Dale Kasler and Ryan Sabalow shares news of the findings of a report published on Monday by the federal government’s National Institute of Standards and Technology in cooperation with Cal Fire that presents “arguably the most exhaustive look at the deadliest wildfire in California’s history.”
“The report paints a sobering picture for every forested community in California and for PG&E Corp., with its thousands of miles of power lines and transformers, as they work to clear trees, build defenses and adequately prepare for the next round of wildfires,” according to Kasler and Sabalow.
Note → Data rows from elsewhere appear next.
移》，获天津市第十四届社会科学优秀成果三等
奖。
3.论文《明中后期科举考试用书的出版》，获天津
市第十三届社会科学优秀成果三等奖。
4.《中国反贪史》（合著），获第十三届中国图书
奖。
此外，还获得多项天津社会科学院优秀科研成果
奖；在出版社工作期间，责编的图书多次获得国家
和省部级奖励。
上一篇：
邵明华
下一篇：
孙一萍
Paradise had already taken numerous steps to limit the damage of a potential wildfire prior to the Camp Fire. “The Butte County town had an evacuation plan and emergency-notification systems. Paradise, neighboring communities and the county had undertaken ‘vegetation management’ programs to reduce wildfire hazards.”
The National Institute of Standards and Technology is planning on releasing a follow up report to address evacuation preparedness and other emergency-related issues. Meanwhile, PG&E, the investor owned utility that owns the transmission tower that caused the fire, unveiled its 2021 wildfire-safety plan on Friday of last week, “but acknowledged that fire risks remain high even as it accelerates efforts to eliminate hazardous trees and replace vulnerable power equipment,” according to the article.